Is it hard to customize a freebsd installation image? 
What if I want it to come with certain things in rc.conf? Would I just add those to the rc.conf in the image? How would I unpack then repack an .img file for this purpose?


----------



## skywhi (Sep 23, 2017)

Hi, 

You have to tell us for which purpose you will need a custom install image. Because if the only thing that you want is to update the default configuration on a handful of machines, I could suggest that you store the files in a distant repo (git or something). After a fresh install you retrieve the files and just copy them with a small shell script.


----------



## Phishfry (Sep 23, 2017)

You can see from this thread where I modify /boot/loader.conf on a FreeBSD memstick installer.
https://forums.freebsd.org/threads/59450
There is no reason you could not add things to your installer /etc/rc.conf especially to get unsupported devices recognised.

Simply write the freebsd.img to a memstick and boot up off it and go to LiveCD mode and modify the files as needed.

You could also mount it after you write the image out and modify from the host.

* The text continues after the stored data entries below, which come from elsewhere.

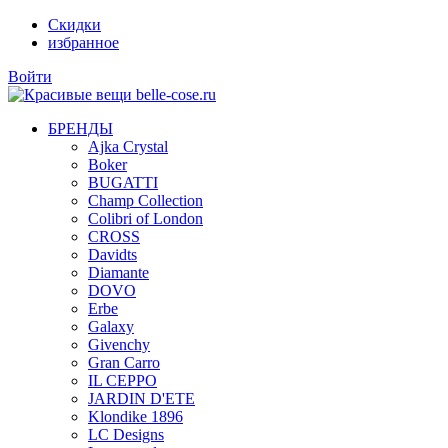
Скидки
избранное
Войти
БРЕНДЫ
Ajka Crystal
Boker
BUGATTI
Champ Collection
Colibri of London
CROSS
Davidts
Diamante
DOVO
Erbe
Galaxy
Givenchy
Gran Carro
IL CEPPO
JARDIN D'ETE
Klondike 1896
LC Designs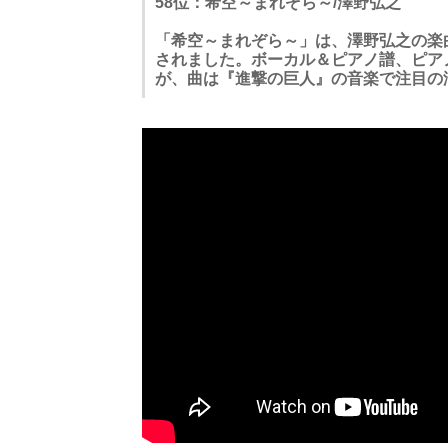
58位：希空～まれぞら～/澤野弘之
「希空～まれぞら～」は、澤野弘之の楽
されました。ボーカル＆ピアノ譜、ピア
が、曲は『進撃の巨人』の音楽で注目の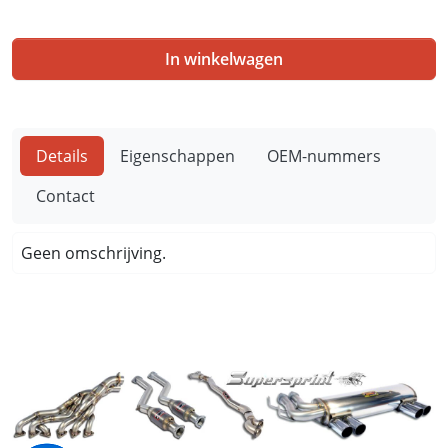
In winkelwagen
Details
Eigenschappen
OEM-nummers
Contact
Geen omschrijving.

The FreeBSD Crochet project allows you to write customized images easily.
GenericI386 board file works for x86.


----------



## aimeec1995 (Sep 24, 2017)

Phishfry said:


> You can see from this thread where I modify /boot/loader.conf on a FreeBSD memstick installer.
> https://forums.freebsd.org/threads/59450
> There is no reason you could not add things to your installer /etc/rc.conf especially to get unsupported devices recognised.
> 
> ...



Thanks!


----------



## aimeec1995 (Sep 25, 2017)

so im not able to modify it like that apparently
it always returns the error: read only filesystem, doesn't matter if i mount root as rw


----------



## Beastie (Sep 25, 2017)

Follow these steps but lose all read-only parameters and options (*-o readonly* and *-r*).

Of course, you may choose the "hard" way:

https://www.freebsd.org/doc/en/articles/releng/release-build.html
release(7)
HTH.


----------



## Phishfry (Sep 25, 2017)

Instead of mounting the image why not write it to usb and mount the proper slice and edit or add files.


----------



## Beastie (Sep 25, 2017)

Well, every time you need a new one, you'll have to redo all the changes. It's not efficient. But if you change the image itself (or create a brand new one), you do so once and for all.


----------